The deeper you go, the better performance and more friendly user experience you will provide.
Yeah, it really is a distributed and heterogeneous on both ends of the stack. So on the one hand,
you might be dealing with object storage or cloud storage or NAS or something.
On the other end, you might be dealing, you know, with, you know, TensorFlow, you know, PyTorch, whatever, and they may expect a different type of storage.
And so that's really what you all were working on, right, is to have that glue between the various different protocols, as well as making the enabling what we talked about at the beginning,
which is that distributed access.
Yeah, yeah, definitely.
So the vision for us is basically we provide this data abstraction layer, or in the system
we call this data abstraction.
So this data, we provide this abstraction, and users facing this data abstraction,
they don't really need to care if my data is moved from AWS
or moved from HDFS in their own on-premise data warehouse.
They just need, oh, I need this ImageNet data set
or I need these tables for TPC-DS.
And then they can run Spark,
they can run Hive and Presto,
or they can run TensorFlow,
they can run PyTorch.
And even with this same data abstraction,
you can use different ways to access data,
like a traditional POSX way,
which is favored, more favored in the AI community,
like a lot of people using Python, right?
And using this type of tools to access data.
But it's the same data.
In contrast, in a more traditional analytics world,
people are using HDFS interface.
It's more or less the industry defado.
But it doesn't matter.
Like, this is the same data abstraction.
You can use different ways to access the same data abstraction.
That's what we're providing in Nalox.
And even in the data scientists,
although we want to stick to machine learning,
I'd say even in the data analytics space,
I think Python is really taking off.
I'm seeing a lot more people using POSIX data in Python
instead of going to HDFS.
But I don't know, Frederick, if you're seeing that too.

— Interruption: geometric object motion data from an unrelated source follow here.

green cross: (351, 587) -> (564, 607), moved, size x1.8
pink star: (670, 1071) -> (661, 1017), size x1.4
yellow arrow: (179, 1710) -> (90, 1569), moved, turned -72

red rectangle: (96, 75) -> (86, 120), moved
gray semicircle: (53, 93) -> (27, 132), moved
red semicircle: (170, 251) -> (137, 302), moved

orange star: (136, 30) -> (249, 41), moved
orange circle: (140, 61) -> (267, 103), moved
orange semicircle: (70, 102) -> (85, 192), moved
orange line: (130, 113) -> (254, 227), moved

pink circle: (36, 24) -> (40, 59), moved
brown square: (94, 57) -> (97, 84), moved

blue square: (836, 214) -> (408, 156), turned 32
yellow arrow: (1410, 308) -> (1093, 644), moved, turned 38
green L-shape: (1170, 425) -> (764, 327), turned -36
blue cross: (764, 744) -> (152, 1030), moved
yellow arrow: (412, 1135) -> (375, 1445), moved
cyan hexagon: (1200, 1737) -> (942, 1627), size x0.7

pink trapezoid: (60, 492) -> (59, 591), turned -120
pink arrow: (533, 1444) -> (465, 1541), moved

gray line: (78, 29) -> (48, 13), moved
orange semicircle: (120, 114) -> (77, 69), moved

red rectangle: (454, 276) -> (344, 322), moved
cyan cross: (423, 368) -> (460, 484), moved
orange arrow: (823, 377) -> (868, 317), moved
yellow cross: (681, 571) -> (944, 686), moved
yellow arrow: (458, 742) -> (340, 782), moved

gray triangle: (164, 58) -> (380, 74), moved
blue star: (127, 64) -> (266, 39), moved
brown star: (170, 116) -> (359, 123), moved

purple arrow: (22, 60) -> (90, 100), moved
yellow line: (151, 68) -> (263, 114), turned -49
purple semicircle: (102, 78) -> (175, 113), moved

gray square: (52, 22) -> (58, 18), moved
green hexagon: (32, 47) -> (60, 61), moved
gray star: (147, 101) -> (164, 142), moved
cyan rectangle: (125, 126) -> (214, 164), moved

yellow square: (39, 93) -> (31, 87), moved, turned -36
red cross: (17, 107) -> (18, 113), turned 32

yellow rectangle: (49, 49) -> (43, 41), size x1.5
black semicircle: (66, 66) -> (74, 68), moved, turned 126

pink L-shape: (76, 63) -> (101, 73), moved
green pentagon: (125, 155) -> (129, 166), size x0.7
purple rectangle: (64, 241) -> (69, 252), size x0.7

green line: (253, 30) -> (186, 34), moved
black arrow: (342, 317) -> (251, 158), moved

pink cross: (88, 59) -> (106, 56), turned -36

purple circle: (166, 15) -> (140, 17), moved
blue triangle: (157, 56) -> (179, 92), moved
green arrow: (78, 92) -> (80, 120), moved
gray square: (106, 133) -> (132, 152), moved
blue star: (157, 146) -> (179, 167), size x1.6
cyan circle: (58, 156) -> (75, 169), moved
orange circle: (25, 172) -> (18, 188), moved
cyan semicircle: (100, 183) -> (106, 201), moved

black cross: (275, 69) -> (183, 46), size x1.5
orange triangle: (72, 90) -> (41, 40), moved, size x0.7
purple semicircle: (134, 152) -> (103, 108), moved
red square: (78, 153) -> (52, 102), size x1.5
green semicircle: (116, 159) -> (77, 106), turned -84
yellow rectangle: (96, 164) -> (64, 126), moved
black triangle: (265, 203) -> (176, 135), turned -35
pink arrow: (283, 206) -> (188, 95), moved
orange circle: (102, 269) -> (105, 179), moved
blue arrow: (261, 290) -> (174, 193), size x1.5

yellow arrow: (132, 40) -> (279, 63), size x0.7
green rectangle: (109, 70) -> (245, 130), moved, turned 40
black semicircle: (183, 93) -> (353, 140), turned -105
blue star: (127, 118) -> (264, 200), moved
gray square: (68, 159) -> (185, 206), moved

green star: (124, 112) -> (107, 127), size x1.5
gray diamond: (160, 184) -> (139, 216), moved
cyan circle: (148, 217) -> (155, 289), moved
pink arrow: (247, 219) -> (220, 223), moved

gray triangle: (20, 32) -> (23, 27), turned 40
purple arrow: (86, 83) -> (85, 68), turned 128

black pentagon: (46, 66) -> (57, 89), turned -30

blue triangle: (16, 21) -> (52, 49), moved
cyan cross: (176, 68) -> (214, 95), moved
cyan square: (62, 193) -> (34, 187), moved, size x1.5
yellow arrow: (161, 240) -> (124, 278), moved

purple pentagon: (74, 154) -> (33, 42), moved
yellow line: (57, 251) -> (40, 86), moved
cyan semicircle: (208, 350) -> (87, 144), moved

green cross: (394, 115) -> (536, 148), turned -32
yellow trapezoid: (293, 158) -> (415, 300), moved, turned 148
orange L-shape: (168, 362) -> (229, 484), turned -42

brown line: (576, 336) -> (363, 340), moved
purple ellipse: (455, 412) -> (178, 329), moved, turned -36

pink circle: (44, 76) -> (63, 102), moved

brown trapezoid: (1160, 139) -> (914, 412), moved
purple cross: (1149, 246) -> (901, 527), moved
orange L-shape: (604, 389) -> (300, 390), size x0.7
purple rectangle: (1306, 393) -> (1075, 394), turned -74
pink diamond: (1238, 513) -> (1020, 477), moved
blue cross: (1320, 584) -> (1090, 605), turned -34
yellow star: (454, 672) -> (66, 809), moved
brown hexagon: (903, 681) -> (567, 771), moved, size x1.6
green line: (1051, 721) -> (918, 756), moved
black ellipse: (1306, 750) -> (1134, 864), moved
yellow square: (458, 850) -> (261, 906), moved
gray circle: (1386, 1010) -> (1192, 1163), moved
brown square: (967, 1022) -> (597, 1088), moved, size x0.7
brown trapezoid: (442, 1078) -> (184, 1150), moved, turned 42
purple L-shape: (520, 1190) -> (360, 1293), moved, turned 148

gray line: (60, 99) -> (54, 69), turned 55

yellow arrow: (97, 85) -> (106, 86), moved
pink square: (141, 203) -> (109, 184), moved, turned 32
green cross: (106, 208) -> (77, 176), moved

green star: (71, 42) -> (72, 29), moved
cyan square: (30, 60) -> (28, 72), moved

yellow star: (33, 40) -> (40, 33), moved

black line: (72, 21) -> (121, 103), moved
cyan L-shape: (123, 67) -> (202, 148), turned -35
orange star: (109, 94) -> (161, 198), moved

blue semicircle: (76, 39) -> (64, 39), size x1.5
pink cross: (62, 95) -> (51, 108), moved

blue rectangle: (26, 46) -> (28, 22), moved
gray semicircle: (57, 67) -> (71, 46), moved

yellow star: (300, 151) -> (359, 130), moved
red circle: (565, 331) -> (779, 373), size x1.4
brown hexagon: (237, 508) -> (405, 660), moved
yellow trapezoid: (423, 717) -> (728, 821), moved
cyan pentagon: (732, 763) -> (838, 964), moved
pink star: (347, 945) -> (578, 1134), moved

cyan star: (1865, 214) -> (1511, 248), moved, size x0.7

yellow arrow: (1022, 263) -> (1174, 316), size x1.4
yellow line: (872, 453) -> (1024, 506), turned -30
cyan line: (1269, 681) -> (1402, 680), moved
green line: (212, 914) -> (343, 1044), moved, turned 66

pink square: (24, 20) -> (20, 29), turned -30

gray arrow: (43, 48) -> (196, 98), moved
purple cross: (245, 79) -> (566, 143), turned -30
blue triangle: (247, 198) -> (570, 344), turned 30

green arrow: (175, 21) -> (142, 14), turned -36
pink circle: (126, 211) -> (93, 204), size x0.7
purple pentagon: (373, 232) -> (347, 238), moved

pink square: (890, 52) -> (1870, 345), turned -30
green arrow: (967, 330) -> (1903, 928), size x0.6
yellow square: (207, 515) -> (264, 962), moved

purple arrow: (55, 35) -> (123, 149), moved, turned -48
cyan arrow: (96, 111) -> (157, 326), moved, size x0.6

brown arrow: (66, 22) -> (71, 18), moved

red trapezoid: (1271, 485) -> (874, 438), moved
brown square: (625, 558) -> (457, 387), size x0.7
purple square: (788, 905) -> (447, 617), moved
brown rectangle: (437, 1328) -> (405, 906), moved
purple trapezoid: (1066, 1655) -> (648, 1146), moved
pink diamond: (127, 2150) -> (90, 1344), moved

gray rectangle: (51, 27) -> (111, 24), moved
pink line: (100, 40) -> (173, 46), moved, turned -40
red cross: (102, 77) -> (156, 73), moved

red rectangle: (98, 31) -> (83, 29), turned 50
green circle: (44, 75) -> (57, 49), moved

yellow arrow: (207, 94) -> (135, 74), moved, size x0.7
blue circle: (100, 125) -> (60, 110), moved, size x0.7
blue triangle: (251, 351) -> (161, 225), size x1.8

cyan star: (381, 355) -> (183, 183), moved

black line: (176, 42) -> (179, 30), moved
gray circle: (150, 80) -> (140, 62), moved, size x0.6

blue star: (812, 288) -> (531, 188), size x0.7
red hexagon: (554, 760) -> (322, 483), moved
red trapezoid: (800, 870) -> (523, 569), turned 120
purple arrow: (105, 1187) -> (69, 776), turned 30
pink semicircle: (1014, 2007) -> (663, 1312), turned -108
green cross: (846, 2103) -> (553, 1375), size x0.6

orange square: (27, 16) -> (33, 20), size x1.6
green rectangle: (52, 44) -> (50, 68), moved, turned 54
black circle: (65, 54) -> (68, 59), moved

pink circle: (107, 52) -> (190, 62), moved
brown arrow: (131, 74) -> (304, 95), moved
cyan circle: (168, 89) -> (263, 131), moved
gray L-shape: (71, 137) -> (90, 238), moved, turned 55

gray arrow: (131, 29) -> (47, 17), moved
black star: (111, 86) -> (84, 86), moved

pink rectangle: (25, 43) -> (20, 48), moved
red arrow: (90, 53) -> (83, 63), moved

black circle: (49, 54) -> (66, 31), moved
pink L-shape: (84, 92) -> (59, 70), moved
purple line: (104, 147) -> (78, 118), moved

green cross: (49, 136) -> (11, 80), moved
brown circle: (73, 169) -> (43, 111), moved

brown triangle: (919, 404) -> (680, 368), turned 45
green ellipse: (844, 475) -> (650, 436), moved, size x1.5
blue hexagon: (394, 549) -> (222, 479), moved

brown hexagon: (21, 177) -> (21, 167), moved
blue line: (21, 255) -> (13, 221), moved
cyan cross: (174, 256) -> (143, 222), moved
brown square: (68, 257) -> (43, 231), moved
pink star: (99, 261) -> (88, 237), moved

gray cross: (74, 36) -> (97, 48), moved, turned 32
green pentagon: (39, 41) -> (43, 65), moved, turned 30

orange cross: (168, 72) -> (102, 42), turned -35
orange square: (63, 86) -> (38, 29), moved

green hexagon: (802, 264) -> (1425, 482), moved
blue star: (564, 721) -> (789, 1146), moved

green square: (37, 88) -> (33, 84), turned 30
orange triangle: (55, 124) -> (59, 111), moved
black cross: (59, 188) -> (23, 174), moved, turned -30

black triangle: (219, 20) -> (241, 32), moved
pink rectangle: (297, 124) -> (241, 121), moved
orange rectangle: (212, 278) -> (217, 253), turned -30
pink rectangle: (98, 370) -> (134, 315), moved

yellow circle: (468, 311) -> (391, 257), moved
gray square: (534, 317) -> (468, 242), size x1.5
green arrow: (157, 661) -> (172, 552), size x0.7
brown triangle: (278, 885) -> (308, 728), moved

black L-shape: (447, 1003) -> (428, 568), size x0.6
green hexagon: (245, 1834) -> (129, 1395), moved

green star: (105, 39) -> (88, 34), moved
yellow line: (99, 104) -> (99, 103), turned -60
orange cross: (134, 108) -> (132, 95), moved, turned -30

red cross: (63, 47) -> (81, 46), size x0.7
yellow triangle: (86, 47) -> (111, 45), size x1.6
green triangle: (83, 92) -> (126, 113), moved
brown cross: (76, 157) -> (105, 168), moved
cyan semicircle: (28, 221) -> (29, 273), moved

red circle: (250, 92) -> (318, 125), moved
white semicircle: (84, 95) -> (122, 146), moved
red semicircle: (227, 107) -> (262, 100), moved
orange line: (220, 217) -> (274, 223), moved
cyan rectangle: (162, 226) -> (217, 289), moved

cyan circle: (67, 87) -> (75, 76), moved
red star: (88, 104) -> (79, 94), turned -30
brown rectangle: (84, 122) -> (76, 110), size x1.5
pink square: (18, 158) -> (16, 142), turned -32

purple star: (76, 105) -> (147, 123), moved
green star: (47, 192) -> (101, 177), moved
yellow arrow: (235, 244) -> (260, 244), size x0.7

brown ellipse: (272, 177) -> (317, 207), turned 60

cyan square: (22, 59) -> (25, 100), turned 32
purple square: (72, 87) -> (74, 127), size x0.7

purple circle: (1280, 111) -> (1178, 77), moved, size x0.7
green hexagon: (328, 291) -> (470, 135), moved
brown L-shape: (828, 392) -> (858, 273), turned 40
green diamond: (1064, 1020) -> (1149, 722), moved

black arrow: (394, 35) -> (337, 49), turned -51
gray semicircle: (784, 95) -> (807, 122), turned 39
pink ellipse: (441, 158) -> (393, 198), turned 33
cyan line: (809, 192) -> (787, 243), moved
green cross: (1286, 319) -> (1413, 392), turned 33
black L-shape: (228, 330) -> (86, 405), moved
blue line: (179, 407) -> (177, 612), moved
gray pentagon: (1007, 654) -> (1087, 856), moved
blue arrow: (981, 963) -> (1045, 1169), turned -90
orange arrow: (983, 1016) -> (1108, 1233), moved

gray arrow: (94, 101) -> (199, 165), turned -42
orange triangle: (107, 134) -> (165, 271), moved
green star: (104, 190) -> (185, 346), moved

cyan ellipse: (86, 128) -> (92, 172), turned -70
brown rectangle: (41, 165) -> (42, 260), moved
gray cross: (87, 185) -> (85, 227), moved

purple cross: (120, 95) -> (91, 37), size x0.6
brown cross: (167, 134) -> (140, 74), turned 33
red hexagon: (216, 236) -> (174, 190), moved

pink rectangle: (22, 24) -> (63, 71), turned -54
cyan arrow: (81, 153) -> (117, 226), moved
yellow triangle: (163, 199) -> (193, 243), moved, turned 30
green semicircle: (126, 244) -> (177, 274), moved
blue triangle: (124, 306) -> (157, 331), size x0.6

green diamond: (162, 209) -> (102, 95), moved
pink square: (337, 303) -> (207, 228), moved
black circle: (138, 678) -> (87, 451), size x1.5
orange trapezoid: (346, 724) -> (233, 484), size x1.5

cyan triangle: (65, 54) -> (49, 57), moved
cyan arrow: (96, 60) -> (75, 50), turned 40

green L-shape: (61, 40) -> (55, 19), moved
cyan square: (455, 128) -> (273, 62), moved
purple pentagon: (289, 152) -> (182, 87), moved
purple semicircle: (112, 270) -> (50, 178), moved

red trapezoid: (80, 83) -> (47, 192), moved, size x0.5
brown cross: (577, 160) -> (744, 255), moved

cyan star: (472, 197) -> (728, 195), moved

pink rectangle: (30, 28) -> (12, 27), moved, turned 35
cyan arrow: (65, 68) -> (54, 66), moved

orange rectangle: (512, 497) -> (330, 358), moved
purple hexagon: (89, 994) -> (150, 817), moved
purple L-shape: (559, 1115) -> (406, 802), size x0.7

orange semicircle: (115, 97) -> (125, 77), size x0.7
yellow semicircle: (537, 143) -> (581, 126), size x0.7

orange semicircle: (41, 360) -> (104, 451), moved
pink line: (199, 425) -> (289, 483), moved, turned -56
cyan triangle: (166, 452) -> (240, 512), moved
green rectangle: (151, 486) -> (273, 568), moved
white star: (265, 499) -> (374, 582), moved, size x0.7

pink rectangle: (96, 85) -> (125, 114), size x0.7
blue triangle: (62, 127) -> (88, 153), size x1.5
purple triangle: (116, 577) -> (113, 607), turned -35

No, I definitely see that.
I think HDFS is the first kind of open source community way of storing data, right?
So you didn't have to buy those expensive, high-performing file systems.
You kind of used commodity hardware to achieve a similar performance,
but at a much lower cost.
But I do agree, you know, there's HDFS,
there's all kinds of different file systems.
I'm actually really interested that you brought up Presto
because, you know, databases is another silo or data source, if you wish.
And I think what the other problem customers are dealing with or enterprises are dealing with is not the amount of data, but it's also the access to that data, right?
In one case, it's a database.
In another case, it's a file system, a POSIX file system, or object, or HDFS, and so on.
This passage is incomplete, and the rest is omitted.